Et lundi matin, à l’heure où blanchit le campagne, voilà que j’apprends qu’Oussama a été tué par une équipe de SEALS, non pas dans les rugueuses campagnes pakistanaises près de la frontière afghane, mais au nord d’Islamabad, dans une ville, Abbottabad, qui abrite, excusez du peu, l’académie militaire nationale (PMA). Entouré d’élèves officiers et de militaires à la retraite, Oussama serait donc passé inaperçu toutes ses années, alors que tous les services de renseignement un tant soit peu sérieux savaient depuis au moins 1998 que l’ISI n’avait JAMAIS cessé de soutenir les Taliban, Al Qaïda, les groupes cachemiris et quelques autres rigolos. L’Inde a même émis des mandats d’arrêt internationaux à l’encontre de deux membres de l’ISI pour leur rôle dans l’assaut lancé contre Bombay/Mumbai en novembre 2008. Et n’importe quel analyste de l’OTAN vous dira que les insurgés afghans – ce terme est proprement insupportable tant il passe sous silence le radicalisme religieux – n’ont jamais cessé de recevoir l’aide du Pakistan.

L’année dernière, Hilary Clinton avait même glissé, en public, qu’à son humble avis Oussama Ben Laden vivait au Pakistan. Naturellement, à Islamabad, on s’était ému, on avait protesté de sa bonne foi, on avait appelé à une pleine et entière coopération internationale, les habituelles foutaises servies par un gouvernement qui, au mieux savait qu’il n’avait aucune prise sur ses propres services secrets, ou qui, au pire jouait un double jeu éhonté avec les Occidentaux. Déjà, en 2003, au Quai, on riait des déclarations d’une délégation pakistanaise, incarnation de la vertu bafouée : « Des camps terroristes chez nous ? Mais il n’y en a jamais eu. D’ailleurs, on les a tous démantelés ». Non seulement c’était idiot, mais en plus c’était faux…

La duplicité d’Islamabad depuis le début de l’intervention occidentale en Afghanistan était donc telle qu’il semblait exclu d’informer qui que ce soit du raid contre Oussama Ben Laden. A quoi bon tenir secrète une opération au sein de ses propres forces pour en informer le pire allié qui soit ? Laissons le général Heinrich, interviewé dans Le Parisien, le quotidien qui fait l’opinion au pays des Lumières (ici), à ses évaluations et persistons à penser que l’opération Geronimo a bien été conduite sans un mot au Pakistan. Et réjouissons nous de ce silence, réel ou souhaité, car on imagine sans mal quelle aurait été la réaction de la rue pakistanaise, connue pour son amour de l’Occident et sa retenue lors des manifestations de sa colère… Finalement, le silence de l’Empire épargne un partenaire ambigu mais précieux, du moins pour l’instant.

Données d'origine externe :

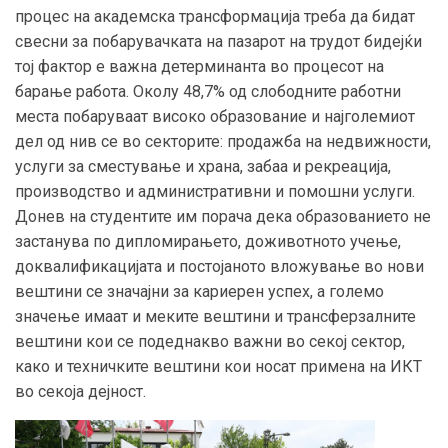
процес на академска трансформација треба да бидат
свесни за побарувачката на пазарот на трудот бидејќи
тој фактор е важна детерминанта во процесот на
барање работа. Околу 48,7% од слободните работни
места побаруваат високо образование и најголемиот
дел од нив се во секторите: продажба на недвижности,
услуги за сместување и храна, забаа и рекреација,
производство и административни и помошни услуги.
Донев на студентите им порача дека образованието не
застанува по дипломирањето, доживотното учење,
доквалификацијата и постојаното вложување во нови
вештини се значајни за кариерен успех, а големо
значење имаат и меките вештини и трансферзалните
вештини кои се подеднакво важни во секој сектор,
како и техничките вештини кои носат примена на ИКТ
во секоја дејност.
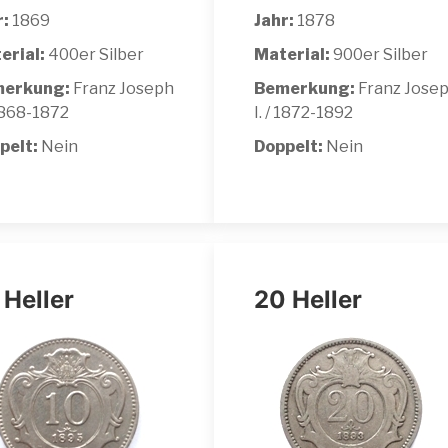
r:
1869
Jahr:
1878
erial:
400er Silber
Material:
900er Silber
erkung:
Franz Joseph
Bemerkung:
Franz Jose
 1868-1872
I. / 1872-1892
pelt:
Nein
Doppelt:
Nein
 Heller
20 Heller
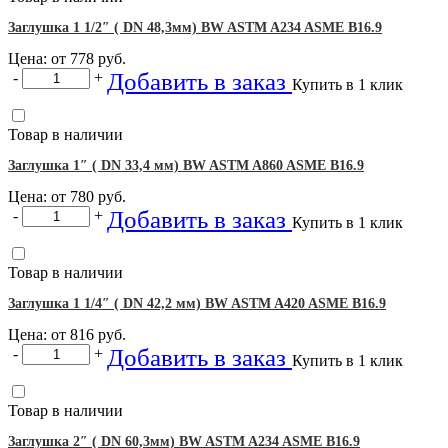
Заглушка 1 1/2″ ( DN 48,3мм) BW ASTM A234 ASME B16.9
Цена: от
778
руб.
Добавить в заказ
-
+
Купить в 1 клик
Товар в наличии
Заглушка 1″ ( DN 33,4 мм) BW ASTM A860 ASME B16.9
Цена: от
780
руб.
Добавить в заказ
-
+
Купить в 1 клик
Товар в наличии
Заглушка 1 1/4″ ( DN 42,2 мм) BW ASTM A420 ASME B16.9
Цена: от
816
руб.
Добавить в заказ
-
+
Купить в 1 клик
Товар в наличии
Заглушка 2″ ( DN 60,3мм) BW ASTM A234 ASME B16.9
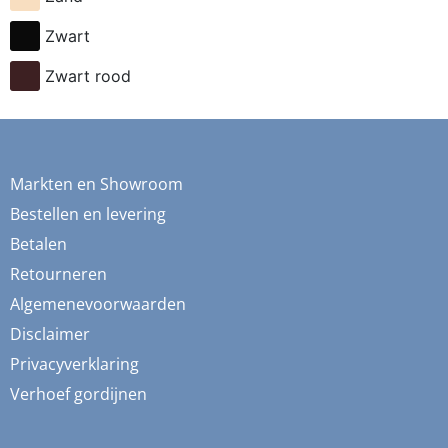
fietsen
Zwart
flessen
Zwart rood
fresia
frida
fruit
Markten en Showroom
ganzen
Bestellen en levering
gemberkoekjes
Betalen
Retourneren
geometrisch
Algemenevoorwaarden
ginko
Disclaimer
gnome
Privacyverklaring
grafisch
Verhoef gordijnen
groene thee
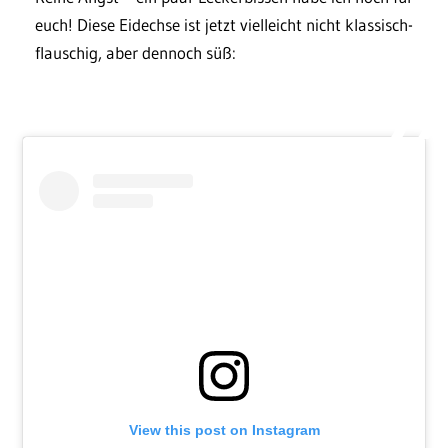
euch! Diese Eidechse ist jetzt vielleicht nicht klassisch-
flauschig, aber dennoch süß:
View this post on Instagram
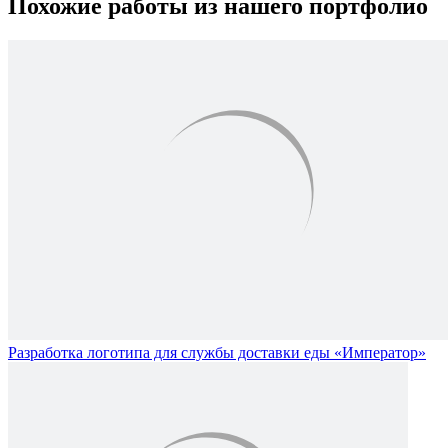
Похожие работы из нашего портфолио
Разработка логотипа для службы доставки еды «Император»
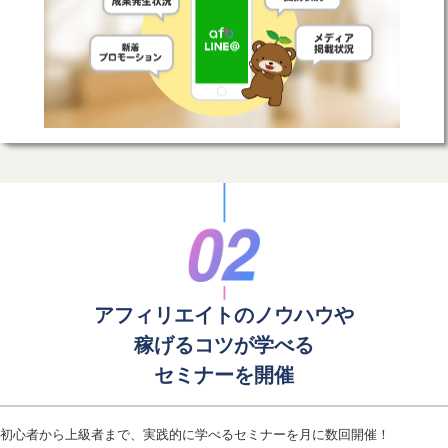
アフィリエイトのノウハウや
稼げるコツが学べる
セミナーを開催
初心者から上級者まで、実践的に学べるセミナーを月に数回開催！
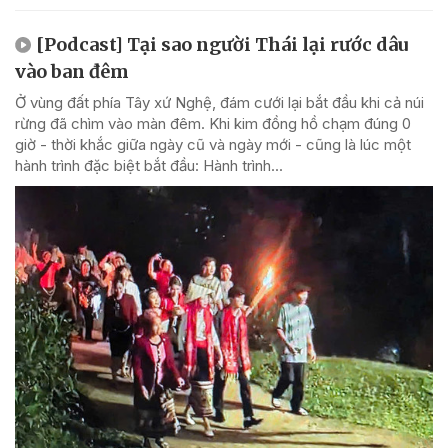
[Podcast] Tại sao người Thái lại rước dâu
vào ban đêm
Ở vùng đất phía Tây xứ Nghệ, đám cưới lại bắt đầu khi cả núi
rừng đã chìm vào màn đêm. Khi kim đồng hồ chạm đúng 0
giờ - thời khắc giữa ngày cũ và ngày mới - cũng là lúc một
hành trình đặc biệt bắt đầu: Hành trình...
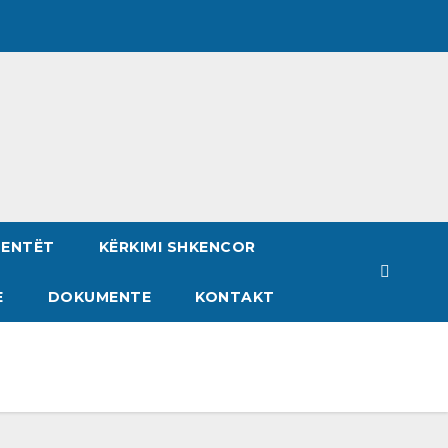
DENTËT
KËRKIMI SHKENCOR
E
DOKUMENTE
KONTAKT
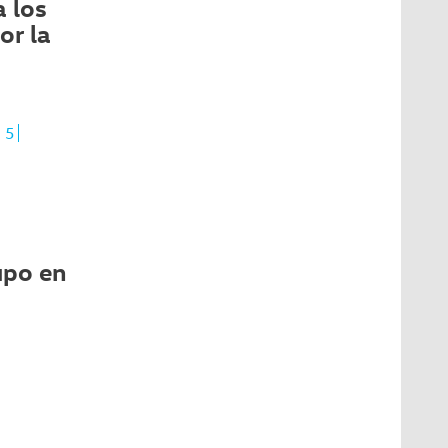
 los
or la
 5
upo en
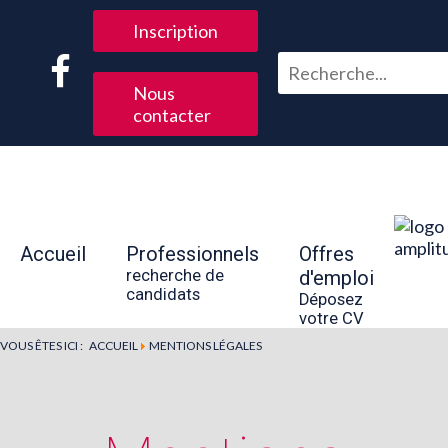
Inscription
Nous
contacter
Accueil
Professionnels
Offres
recherche de
d'emploi
candidats
Déposez
votre CV
VOUS ÊTES ICI :
ACCUEIL
MENTIONS LÉGALES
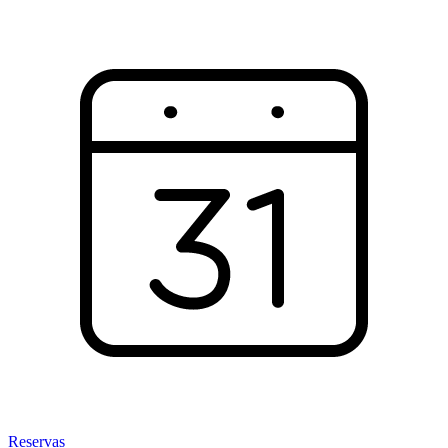
Reservas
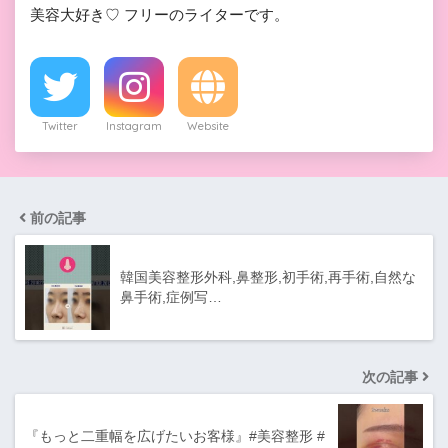
美容大好き♡ フリーのライターです。
Twitter
Instagram
Website
前の記事
韓国美容整形外科,鼻整形,初手術,再手術,自然な
鼻手術,症例写…
次の記事
『もっと二重幅を広げたいお客様』#美容整形 #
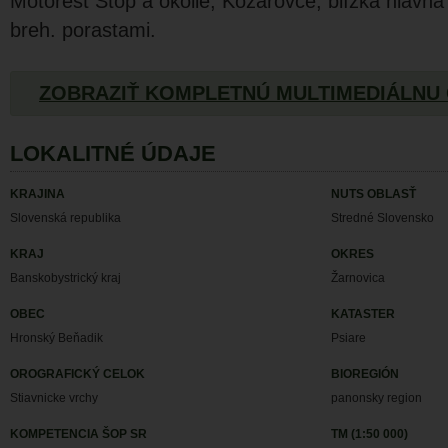
Motorest Stop a okolie, Kozárovce, blízka hlavná
breh. porastami.
ZOBRAZIŤ KOMPLETNÚ MULTIMEDIÁLNU
LOKALITNÉ ÚDAJE
KRAJINA
NUTS OBLASŤ
Slovenská republika
Stredné Slovensko
KRAJ
OKRES
Banskobystrický kraj
Žarnovica
OBEC
KATASTER
Hronský Beňadik
Psiare
OROGRAFICKÝ CELOK
BIOREGIÓN
Stiavnicke vrchy
panonsky region
KOMPETENCIA ŠOP SR
TM (1:50 000)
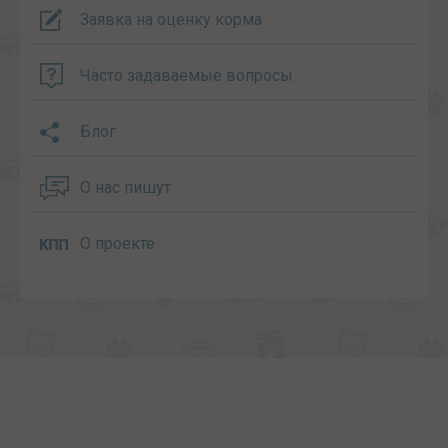
Заявка на оценку корма
Часто задаваемые вопросы
Блог
О нас пишут
О проекте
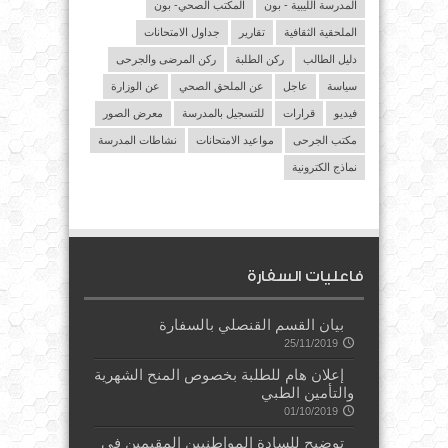
المدرسة الليبية - بون
المكتب الصحي- بون
الملحقية الثقافية
تقارير
جداول الامتحانات
دليل الطالب
ركن الطلبة
ركن المرضى والجرحى
سياسة
عاجل
عن الملحق الصحي
عن الوزارة
فيديو
قرارات
للتسجيل بالمدرسة
معرض الصور
مكتب الجرحى
مواعيد الامتحانات
نشاطات المدرسة
نماذج الكترونية
فاعليات السفارة
بيان القسم القنصلي بالسفارة
25/11/2019
إعلان هام للطلبة بخصوص المنح الشهرية
والتأمين الطبي
01/10/2019
توضيح للسادة المواطنيين المقيمين في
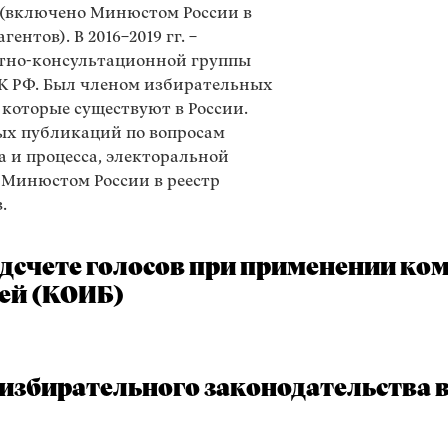
 (включено Минюстом России в
ентов). В 2016–2019 гг. –
ртно-консультационной группы
К РФ. Был членом избирательных
 которые существуют в России.
ых публикаций по вопросам
а и процесса, электоральной
 Минюстом России в реестр
.
дсчете голосов при применении ко
ей (КОИБ)
збирательного законодательства в 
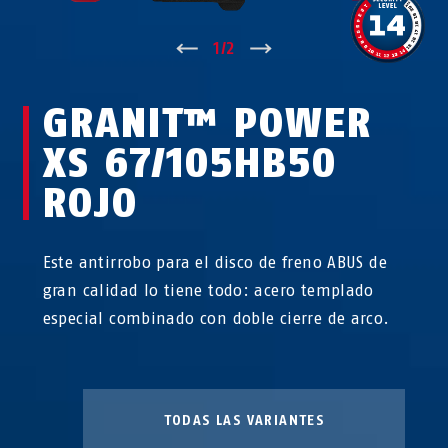
↑
1
/
2
↓
GRANIT™ POWER
XS 67/105HB50
ROJO
Este antirrobo para el disco de freno ABUS de
gran calidad lo tiene todo: acero templado
especial combinado con doble cierre de arco.
TODAS LAS VARIANTES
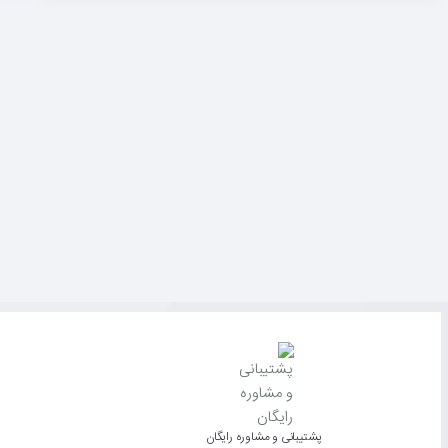
پشتیبانی و مشاوره رایگان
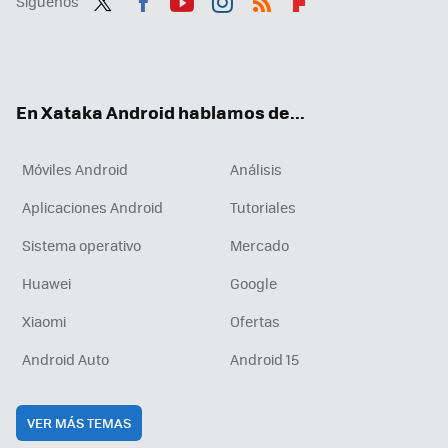
Síguenos
Twit
Fac
You
Inst
RSS
Flip
ter
ebo
tub
agr
boa
ok
e
am
rd
En Xataka Android hablamos de...
Móviles Android
Análisis
Aplicaciones Android
Tutoriales
Sistema operativo
Mercado
Huawei
Google
Xiaomi
Ofertas
Android Auto
Android 15
VER MÁS TEMAS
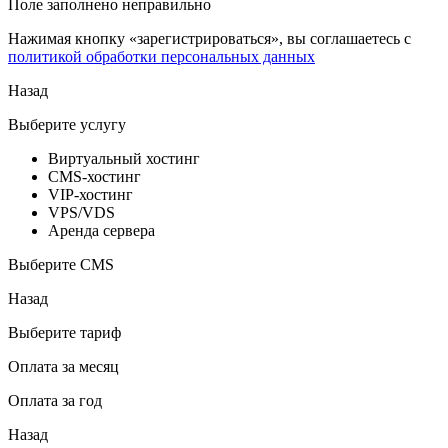
Поле заполнено неправильно
Нажимая кнопку «зарегистрироваться», вы соглашаетесь с
политикой обработки персональных данных
Назад
Выберите услугу
Виртуальный хостинг
CMS-хостинг
VIP-хостинг
VPS/VDS
Аренда сервера
Выберите CMS
Назад
Выберите тариф
Оплата за месяц
Оплата за год
Назад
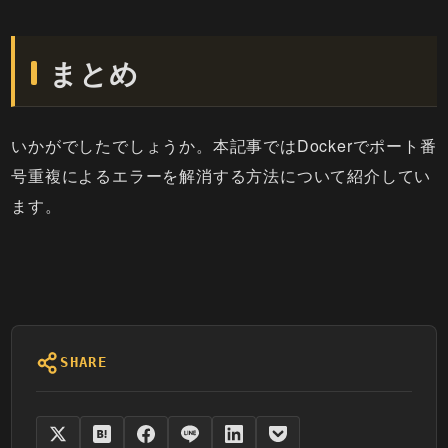
まとめ
いかがでしたでしょうか。本記事ではDockerでポート番
号重複によるエラーを解消する方法について紹介してい
ます。
SHARE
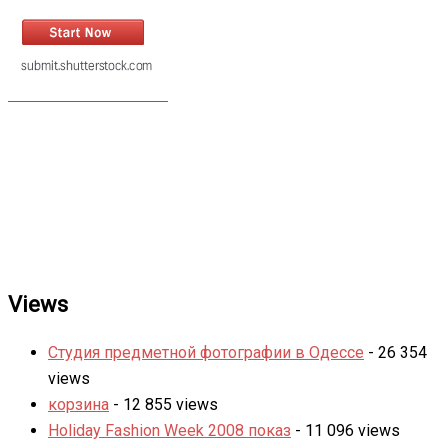
Views
Студия предметной фотографии в Одессе
- 26 354
views
корзина
- 12 855 views
Holiday Fashion Week 2008 показ
- 11 096 views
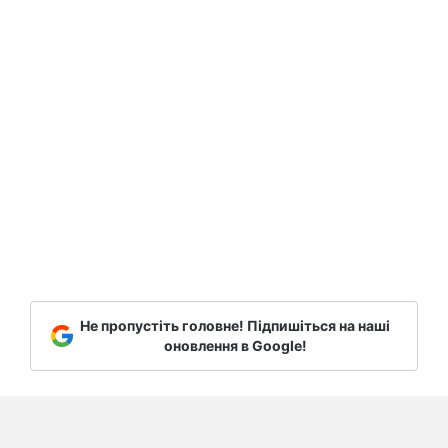
Не пропустіть головне! Підпишіться на наші
оновлення в Google!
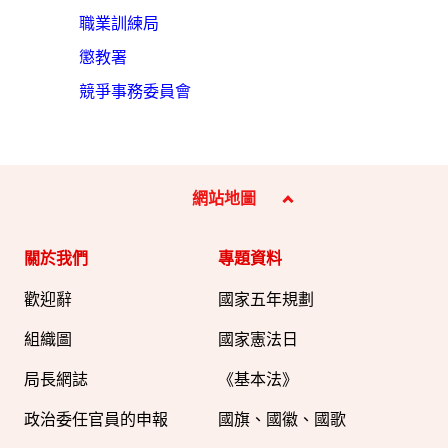
職業訓練局
懲教署
競爭事務委員會
網站地圖
關於我們
專題資料
歡迎辭
國家五年規劃
組織圖​
國家憲法日
局長網誌
《基本法》
政治委任官員的申報
國旗、國徽、國歌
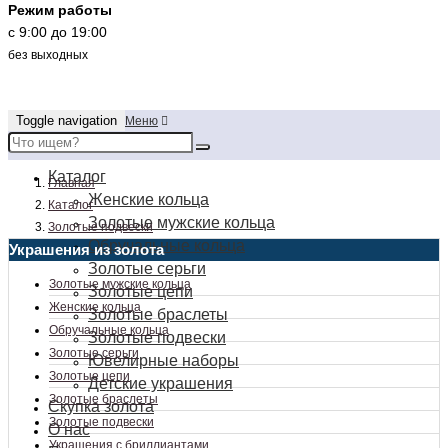
Режим работы
c 9:00 до 19:00
без выходных
Toggle navigation
Меню
Каталог
Главная
Женские кольца
Каталог
Золотые мужские кольца
Золотые подвески
Обручальные кольца
Украшения из золота
Золотые серьги
Золотые мужские кольца
Золотые цепи
Женские кольца
Золотые браслеты
Обручальные кольца
Золотые подвески
Золотые серьги
Ювелирные наборы
Золотые цепи
Детские украшения
Золотые браслеты
Скупка золота
Золотые подвески
О нас
Украшения с бриллиантами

Déjà, les conspirationnistes sortent du bois et, profitant de la diffusion par la presse pakistanaise d’une photo trafiquée, se laissent aller à leur hobby de prédilection. Le choix est vaste : Oussama était déjà mort, il avait été capturé il y a des mois et l’opération de l’Empire n’a été montée que pour servir les intérêts d’Obama, Oussama n’a jamais été qu’un agent de la CIA en mission d’infiltration profonde, Oussama était une drag queen de Sidney (« Priscilla, moudjahiddine du désert » ?), Oussama était un droïde de protocole parlant 6 millions de formes de communication, Oussama était le frère jumeau de Timothy McVeigh etc. Ce qui reste fascinant est la prodigieuse imagination et l’absence totale de cohérence de nos émules de Dan Brown, mais il s’agit ne pas perdre de temps avec ces analystes de pacotille ou ces experts de troisième zone, et on pourra se contenter des hilarantes contributions de Slate.fr.

Donc, il est mort, et si certains en doutent, ses fidèles, eux, commencent à le pleurer. Les cadres d’Al Qaïda dans la Péninsule Arabique (AQPA), un temps abasourdis, se sont repris et nous ont promis une vengeance à la hauteur de l’affront. Enfin, un peu d’action, ne peut-on s’empêcher de penser. Il faut dire que la branche yéménite d’Al Qaïda a une autre allure que les petites frappes d’Abou Sayyaf, les lointains cousins de Mindanao, mais on y reviendra.

Donc, disais-je, Oussama est mort. « On meurt pas forcément dans son lit », disait Raoul Volofoni, qui s’y connaissait. Il a été abattu par un membre de la Team 6 des Navy SEALS, une unité de la marine impériale appartenant aux Forces spéciales et présentée au grand public par deux abominables navets, Navy Seals – les meilleurs (tout un programme, 1990, Lewis Teague) et GI Jane (1997, Ridley Scott).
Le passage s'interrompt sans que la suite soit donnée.